Antifascism is the stopgap to very real and potential outcomes of the current crisis. To curb the crisis, to fight back against the destruction of our communities, to imagine a different future—these are now being recognized as requiring some degree of antifascism. There is no vibrancy without it, no grand vision of a different world is realistic without the awareness that defense against their preferred future is necessary. Crisis breeds the “mobilizing passions” to turn this way or that, towards one radical solution or another, and it requires an intervention to stop the borders and nativism from becoming the result.[5] Fascism is the worst possible scenario. It’s an approach to crisis that intervenes on the most catastrophic features of humanity, a false promise (prophet) that will lead to a perversion of peace and reconciliation.
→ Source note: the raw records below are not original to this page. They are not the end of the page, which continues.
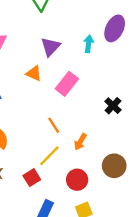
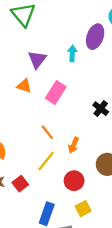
red square: (32, 178) -> (20, 184), moved

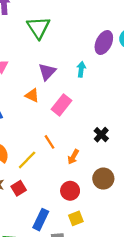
purple ellipse: (95, 37) -> (104, 43), moved
black cross: (101, 109) -> (101, 135), moved
yellow line: (46, 161) -> (27, 160), moved

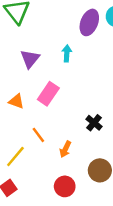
orange triangle: (32, 95) -> (16, 101), moved

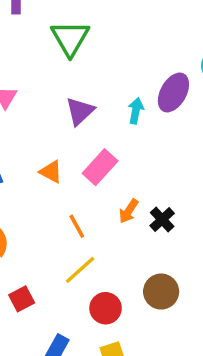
purple ellipse: (89, 22) -> (173, 92), moved
orange arrow: (65, 149) -> (129, 211), moved
yellow line: (15, 156) -> (80, 270), moved

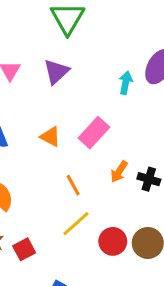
purple triangle: (80, 111) -> (56, 72), moved
black cross: (162, 220) -> (149, 179), turned -30
red circle: (106, 308) -> (113, 241), moved

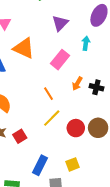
purple triangle: (56, 72) -> (60, 23), moved
cyan arrow: (126, 83) -> (86, 43), moved
orange triangle: (50, 137) -> (24, 48), moved, size x1.6

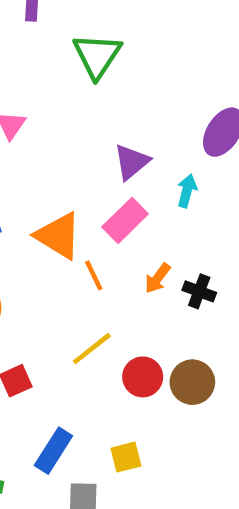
purple triangle: (60, 23) -> (132, 162), moved
orange triangle: (24, 48) -> (58, 236), moved
orange line: (49, 94) -> (94, 275), moved

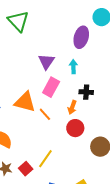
black cross: (199, 291) -> (86, 92), moved
yellow line: (92, 349) -> (45, 159), moved
red circle: (143, 377) -> (75, 128), moved

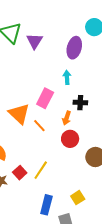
purple triangle: (46, 62) -> (35, 41), moved
orange triangle: (25, 102) -> (19, 114), turned 30
red square: (26, 169) -> (20, 173), moved

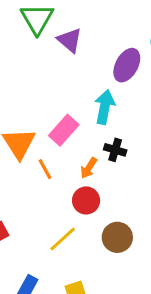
purple triangle: (35, 41) -> (70, 40), turned -36
cyan arrow: (67, 77) -> (105, 107), size x1.5
yellow line: (41, 170) -> (63, 239), moved

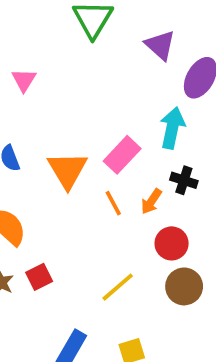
purple triangle: (70, 40) -> (160, 45), moved
orange line: (45, 169) -> (113, 203), moved
red circle: (86, 200) -> (172, 243), moved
This crisis is an End Times narrative of its own, a kind of millennialism, as entire generations reckon with the fact that widespread fascism could become our reality. We are all millennialists now.
Antifascism is now the language we use to confront this tidal wave of misery. This “final battle” is now phrased in the most black and white of terms—us versus them—because fascism looks to transform diverse intersecting communities into tribal allegiances bent on confronting one another in desperate battle. If the apocalypse is now defined by fascism, our survival is built on antifascism, our ability to stave off the worst outcomes so something new is possible in its stead. This presents a strange challenge to antifascism then, to not just be a resistance to a possible future, but to be a future in its own right.
Endnotes
[1] Shane Burley, “The Right Wing Is Trying to Make It a Crime to Oppose Fascism,” Truthout, April 9, 2019, truthout.org/articles/the-right-wing-is-trying-to-make-it-a-crime-to-oppose-fascism/.
[2] Author interview with Effie Baum, May 31, 2020.
[3] Ibid.
[4] Author interview with David Rose, August 13, 2019.
[5] Robert O. Paxton, The Anatomy of Fascism (New York: Vintage Books, 2004), 41.